**HOW TO COMPLETE THIS TASK**
You are asked to reproduce the listing exactly and to omit its pictures.

**SUPPLIED ENTRIES**
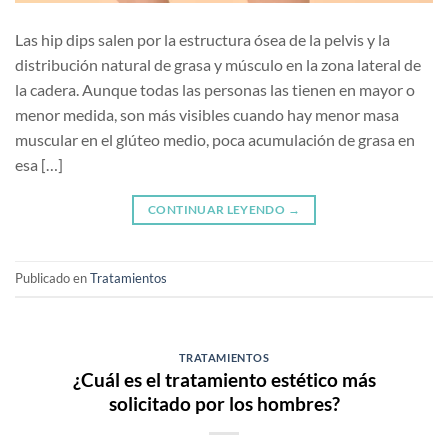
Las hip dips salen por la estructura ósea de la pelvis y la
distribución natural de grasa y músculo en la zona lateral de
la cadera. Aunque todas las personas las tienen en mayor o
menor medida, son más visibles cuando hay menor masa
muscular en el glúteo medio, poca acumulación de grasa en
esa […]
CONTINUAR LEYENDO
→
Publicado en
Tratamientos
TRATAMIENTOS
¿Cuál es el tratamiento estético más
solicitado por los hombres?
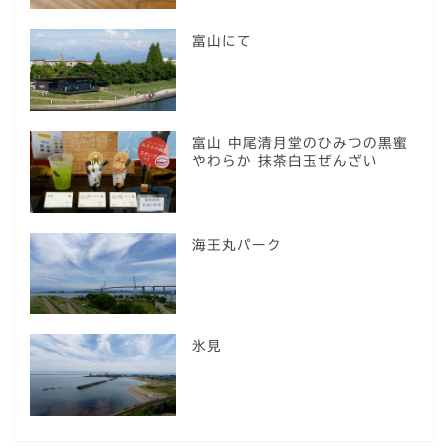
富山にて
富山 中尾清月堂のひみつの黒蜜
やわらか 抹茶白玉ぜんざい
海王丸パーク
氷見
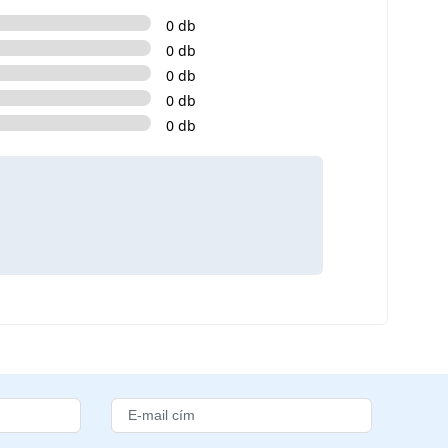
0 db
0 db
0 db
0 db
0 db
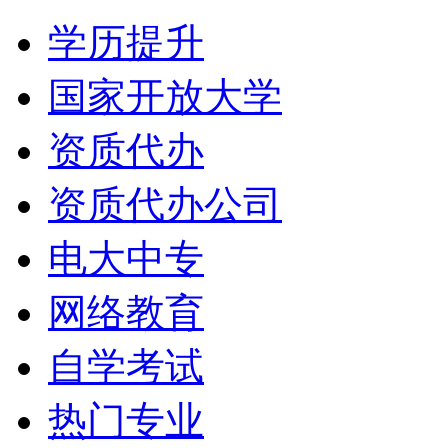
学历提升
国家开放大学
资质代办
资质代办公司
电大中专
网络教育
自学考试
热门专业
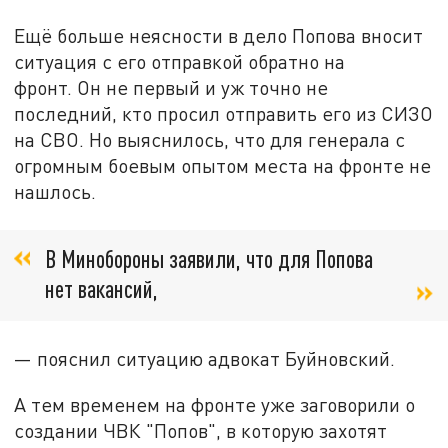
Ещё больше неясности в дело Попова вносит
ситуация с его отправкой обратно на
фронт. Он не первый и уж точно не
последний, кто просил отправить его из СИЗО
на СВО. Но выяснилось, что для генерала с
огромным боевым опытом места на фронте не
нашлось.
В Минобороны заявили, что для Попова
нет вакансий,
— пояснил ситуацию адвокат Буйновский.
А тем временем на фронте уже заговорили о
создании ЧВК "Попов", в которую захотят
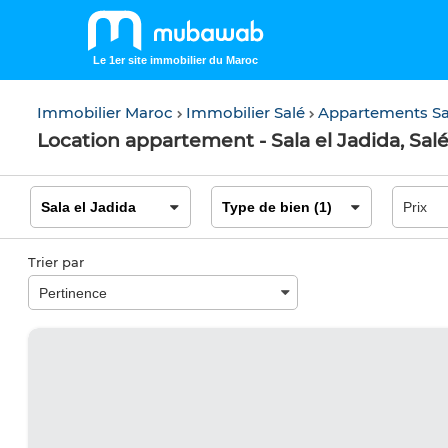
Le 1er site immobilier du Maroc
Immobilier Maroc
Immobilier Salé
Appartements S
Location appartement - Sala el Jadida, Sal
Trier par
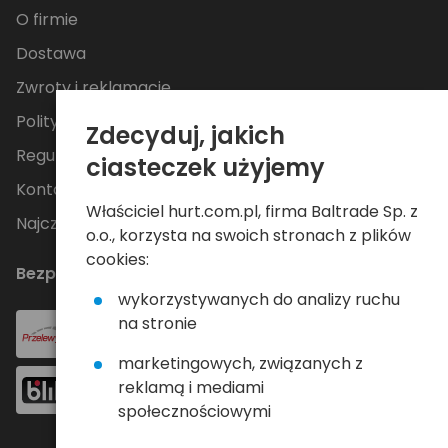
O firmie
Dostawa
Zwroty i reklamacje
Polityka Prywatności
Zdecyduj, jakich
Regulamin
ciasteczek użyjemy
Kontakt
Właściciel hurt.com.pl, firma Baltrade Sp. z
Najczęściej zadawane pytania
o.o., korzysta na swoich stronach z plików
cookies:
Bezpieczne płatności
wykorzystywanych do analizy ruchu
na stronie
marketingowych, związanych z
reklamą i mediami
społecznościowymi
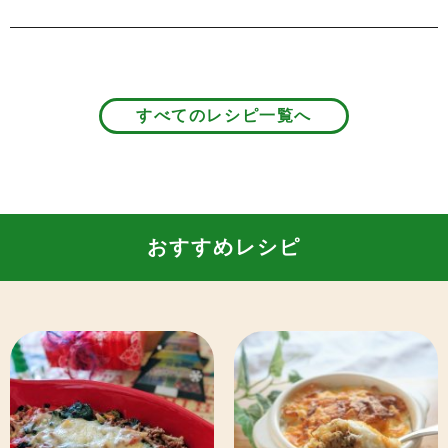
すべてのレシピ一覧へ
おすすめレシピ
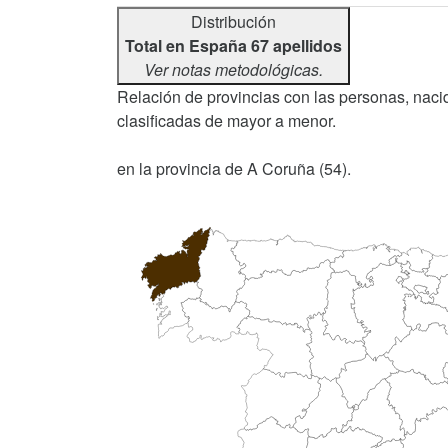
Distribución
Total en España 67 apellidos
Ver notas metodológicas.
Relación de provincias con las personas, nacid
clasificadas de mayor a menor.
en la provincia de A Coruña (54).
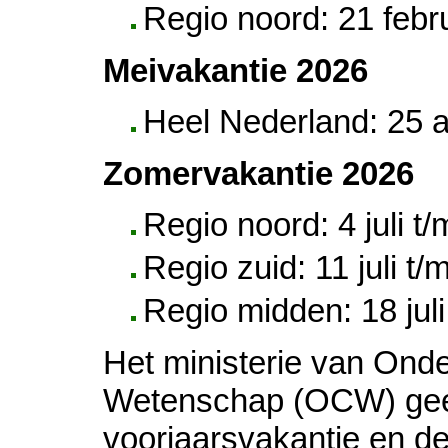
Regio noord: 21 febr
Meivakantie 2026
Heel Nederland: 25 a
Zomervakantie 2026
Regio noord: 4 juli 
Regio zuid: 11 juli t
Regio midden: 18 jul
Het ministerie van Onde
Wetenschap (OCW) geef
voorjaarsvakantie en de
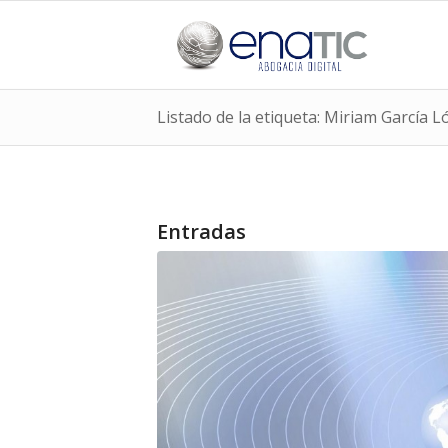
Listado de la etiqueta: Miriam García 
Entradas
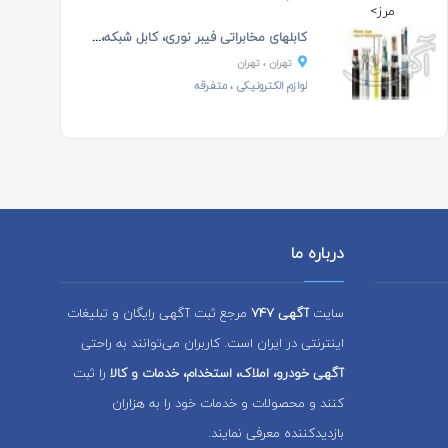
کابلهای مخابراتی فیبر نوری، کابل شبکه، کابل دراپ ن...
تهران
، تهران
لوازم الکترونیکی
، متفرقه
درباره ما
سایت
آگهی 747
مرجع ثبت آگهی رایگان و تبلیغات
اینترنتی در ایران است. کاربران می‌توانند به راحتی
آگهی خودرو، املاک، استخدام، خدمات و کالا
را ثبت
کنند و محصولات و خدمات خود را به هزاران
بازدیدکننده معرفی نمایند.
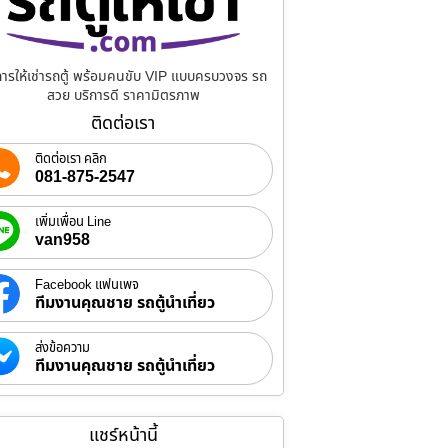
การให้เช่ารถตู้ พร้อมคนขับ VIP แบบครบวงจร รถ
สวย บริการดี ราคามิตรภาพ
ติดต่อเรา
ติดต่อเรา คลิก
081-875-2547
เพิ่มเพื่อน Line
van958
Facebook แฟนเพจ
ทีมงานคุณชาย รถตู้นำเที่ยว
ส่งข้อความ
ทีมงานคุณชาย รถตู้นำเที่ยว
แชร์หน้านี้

**TASK OUTPUT**
Las hip dips salen por la estructura ósea de la pelvis y la
distribución natural de grasa y músculo en la zona lateral de
la cadera. Aunque todas las personas las tienen en mayor o
menor medida, son más visibles cuando hay menor masa
muscular en el glúteo medio, poca acumulación de grasa en
esa […]
CONTINUAR LEYENDO
→
Publicado en
Tratamientos
TRATAMIENTOS
¿Cuál es el tratamiento estético más
solicitado por los hombres?
富山にて
富山 中尾清月堂のひみつの黒蜜
やわらか 抹茶白玉ぜんざい
海王丸パーク
氷見
0 db
0 db
0 db
0 db
0 db
学历提升
国家开放大学
资质代办
资质代办公司
电大中专
网络教育
自学考试
热门专业
Ещё больше неясности в дело Попова вносит
ситуация с его отправкой обратно на
фронт. Он не первый и уж точно не
последний, кто просил отправить его из СИЗО
на СВО. Но выяснилось, что для генерала с
огромным боевым опытом места на фронте не
нашлось.
В Минобороны заявили, что для Попова
нет вакансий,
— пояснил ситуацию адвокат Буйновский.
А тем временем на фронте уже заговорили о
создании ЧВК "Попов", в которую захотят
Le 1er site immobilier du Maroc
Immobilier Maroc
Immobilier Salé
Appartements S
Location appartement - Sala el Jadida, Sal
Trier par
O firmie
Dostawa
Zwroty i reklamacje
Polityka Prywatności
Zdecyduj, jakich
Regulamin
ciasteczek użyjemy
Kontakt
Właściciel hurt.com.pl, firma Baltrade Sp. z
Najczęściej zadawane pytania
o.o., korzysta na swoich stronach z plików
cookies:
Bezpieczne płatności
wykorzystywanych do analizy ruchu
na stronie
marketingowych, związanych z
reklamą i mediami
społecznościowymi
すべてのレシピ一覧へ
おすすめレシピ
Distribución
Total en España 67 apellidos
Ver notas metodológicas.
Relación de provincias con las personas, nacid
clasificadas de mayor a menor.
en la provincia de A Coruña (54).
Regio noord: 21 febr
Meivakantie 2026
Heel Nederland: 25 a
Zomervakantie 2026
Regio noord: 4 juli 
Regio zuid: 11 juli t
Regio midden: 18 jul
Het ministerie van Onde
Wetenschap (OCW) geef
voorjaarsvakantie en de
Listado de la etiqueta: Miriam García 
Entradas
کابلهای مخابراتی فیبر نوری، کابل شبکه، کابل دراپ ن...
تهران
، تهران
لوازم الکترونیکی
، متفرقه
درباره ما
سایت
آگهی 747
مرجع ثبت آگهی رایگان و تبلیغات
اینترنتی در ایران است. کاربران می‌توانند به راحتی
آگهی خودرو، املاک، استخدام، خدمات و کالا
را ثبت
کنند و محصولات و خدمات خود را به هزاران
بازدیدکننده معرفی نمایند.
การให้เช่ารถตู้ พร้อมคนขับ VIP แบบครบวงจร รถ
สวย บริการดี ราคามิตรภาพ
ติดต่อเรา
ติดต่อเรา คลิก
081-875-2547
เพิ่มเพื่อน Line
van958
Facebook แฟนเพจ
ทีมงานคุณชาย รถตู้นำเที่ยว
ส่งข้อความ
ทีมงานคุณชาย รถตู้นำเที่ยว
แชร์หน้านี้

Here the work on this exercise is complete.